| EXERCISE GOAL |
Write out the listing from the line with "данных могут включаться" to the line with "nailart, blaren behandelen, voetmassage met", both lines included, exactly and nothing beyond. Leave pictures out.

| MATERIAL SHOWN |
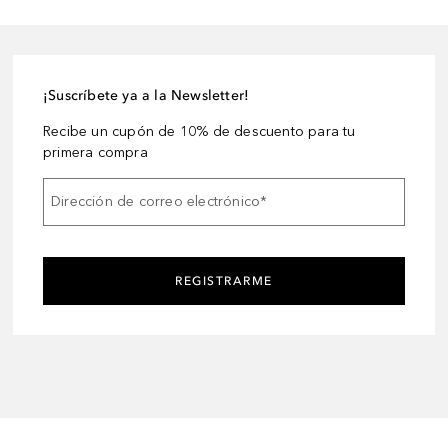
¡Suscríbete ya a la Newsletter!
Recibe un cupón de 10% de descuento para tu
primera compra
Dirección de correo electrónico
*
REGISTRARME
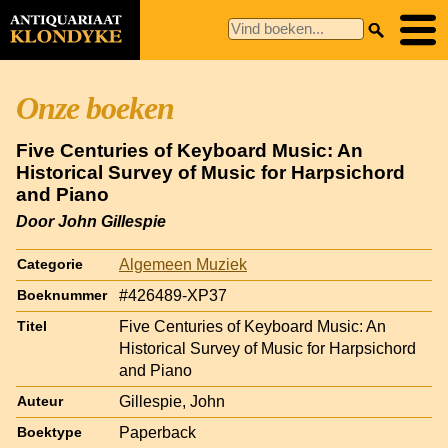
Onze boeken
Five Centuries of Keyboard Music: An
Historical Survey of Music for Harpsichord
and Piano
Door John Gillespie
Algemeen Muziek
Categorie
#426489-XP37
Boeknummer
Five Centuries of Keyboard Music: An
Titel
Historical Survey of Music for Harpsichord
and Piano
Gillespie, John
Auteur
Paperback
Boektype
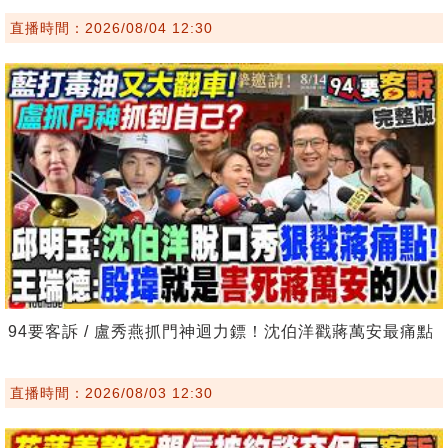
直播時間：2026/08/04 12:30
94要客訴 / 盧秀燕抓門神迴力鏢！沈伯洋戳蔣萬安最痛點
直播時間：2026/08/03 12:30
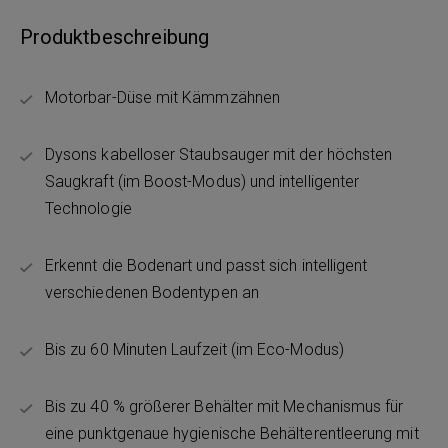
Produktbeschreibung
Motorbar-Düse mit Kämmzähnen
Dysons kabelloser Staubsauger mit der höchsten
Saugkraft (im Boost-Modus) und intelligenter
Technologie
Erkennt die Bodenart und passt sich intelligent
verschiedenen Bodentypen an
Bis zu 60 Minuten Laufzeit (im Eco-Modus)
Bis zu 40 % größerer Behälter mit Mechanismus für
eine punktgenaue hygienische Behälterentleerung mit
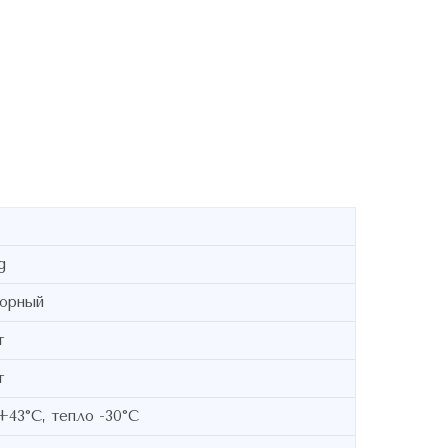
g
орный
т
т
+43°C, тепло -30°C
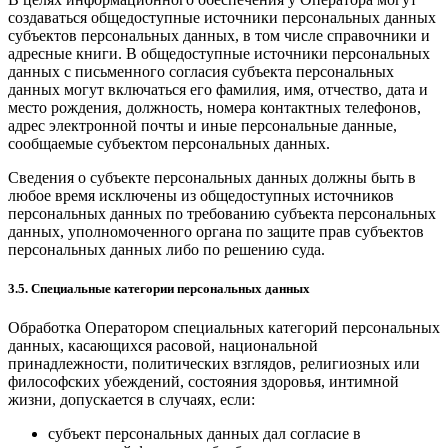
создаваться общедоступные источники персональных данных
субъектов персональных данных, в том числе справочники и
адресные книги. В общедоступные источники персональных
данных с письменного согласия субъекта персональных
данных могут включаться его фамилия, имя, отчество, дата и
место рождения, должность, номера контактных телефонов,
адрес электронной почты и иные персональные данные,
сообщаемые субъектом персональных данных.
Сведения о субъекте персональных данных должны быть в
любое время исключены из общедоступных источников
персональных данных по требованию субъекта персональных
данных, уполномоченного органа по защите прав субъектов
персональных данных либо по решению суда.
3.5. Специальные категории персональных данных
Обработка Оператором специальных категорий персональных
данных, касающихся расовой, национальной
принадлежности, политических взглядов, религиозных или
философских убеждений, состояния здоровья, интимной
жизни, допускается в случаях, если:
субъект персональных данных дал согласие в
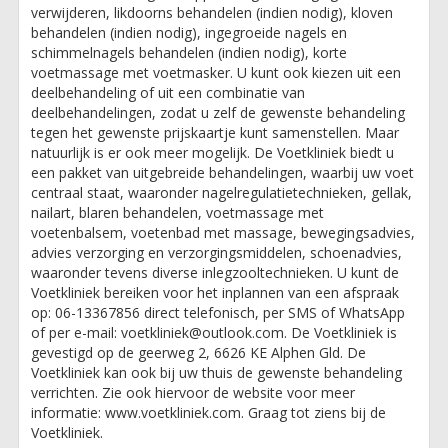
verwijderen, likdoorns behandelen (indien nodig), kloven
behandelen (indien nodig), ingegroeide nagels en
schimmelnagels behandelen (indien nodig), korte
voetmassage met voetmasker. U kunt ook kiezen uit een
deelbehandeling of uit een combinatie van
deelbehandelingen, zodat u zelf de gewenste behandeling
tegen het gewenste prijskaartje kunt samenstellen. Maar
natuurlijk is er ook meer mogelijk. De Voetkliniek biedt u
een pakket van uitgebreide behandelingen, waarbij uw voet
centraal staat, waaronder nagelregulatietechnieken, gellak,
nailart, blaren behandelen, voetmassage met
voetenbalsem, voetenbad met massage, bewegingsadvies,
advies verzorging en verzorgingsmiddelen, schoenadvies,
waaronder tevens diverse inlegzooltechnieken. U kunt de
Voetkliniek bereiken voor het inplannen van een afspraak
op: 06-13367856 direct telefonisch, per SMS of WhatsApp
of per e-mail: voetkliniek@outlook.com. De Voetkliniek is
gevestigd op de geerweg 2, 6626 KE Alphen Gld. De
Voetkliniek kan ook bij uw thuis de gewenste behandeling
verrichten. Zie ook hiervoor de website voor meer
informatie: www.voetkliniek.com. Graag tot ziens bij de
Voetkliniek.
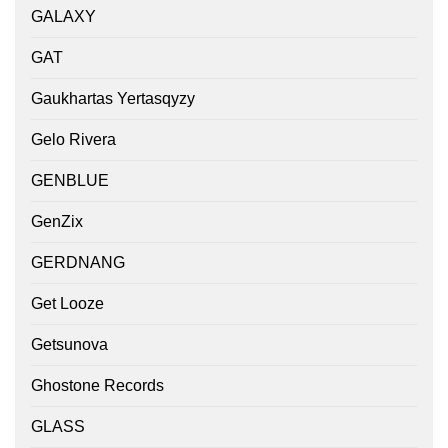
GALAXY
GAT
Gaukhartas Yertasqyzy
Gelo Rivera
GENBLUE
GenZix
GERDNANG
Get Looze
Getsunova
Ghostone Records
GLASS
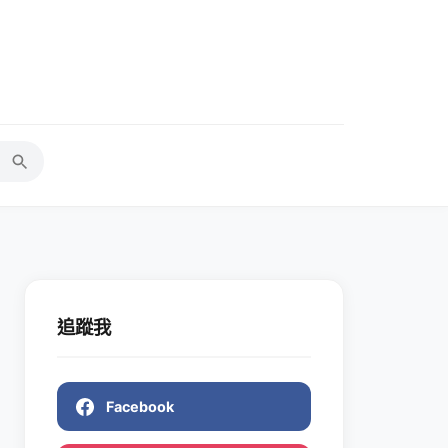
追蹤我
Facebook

| ANSWER BELOW |
данных могут включаться его фамилия, имя, отчество, дата и
место рождения, должность, номера контактных телефонов,
адрес электронной почты и иные персональные данные,
сообщаемые субъектом персональных данных.
Сведения о субъекте персональных данных должны быть в
любое время исключены из общедоступных источников
персональных данных по требованию субъекта персональных
данных, уполномоченного органа по защите прав субъектов
персональных данных либо по решению суда.
3.5. Специальные категории персональных данных
Обработка Оператором специальных категорий персональных
данных, касающихся расовой, национальной
принадлежности, политических взглядов, религиозных или
философских убеждений, состояния здоровья, интимной
жизни, допускается в случаях, если:
субъект персональных данных дал согласие в
verwijderen, likdoorns behandelen (indien nodig), kloven
behandelen (indien nodig), ingegroeide nagels en
schimmelnagels behandelen (indien nodig), korte
voetmassage met voetmasker. U kunt ook kiezen uit een
deelbehandeling of uit een combinatie van
deelbehandelingen, zodat u zelf de gewenste behandeling
tegen het gewenste prijskaartje kunt samenstellen. Maar
natuurlijk is er ook meer mogelijk. De Voetkliniek biedt u
een pakket van uitgebreide behandelingen, waarbij uw voet
centraal staat, waaronder nagelregulatietechnieken, gellak,
nailart, blaren behandelen, voetmassage met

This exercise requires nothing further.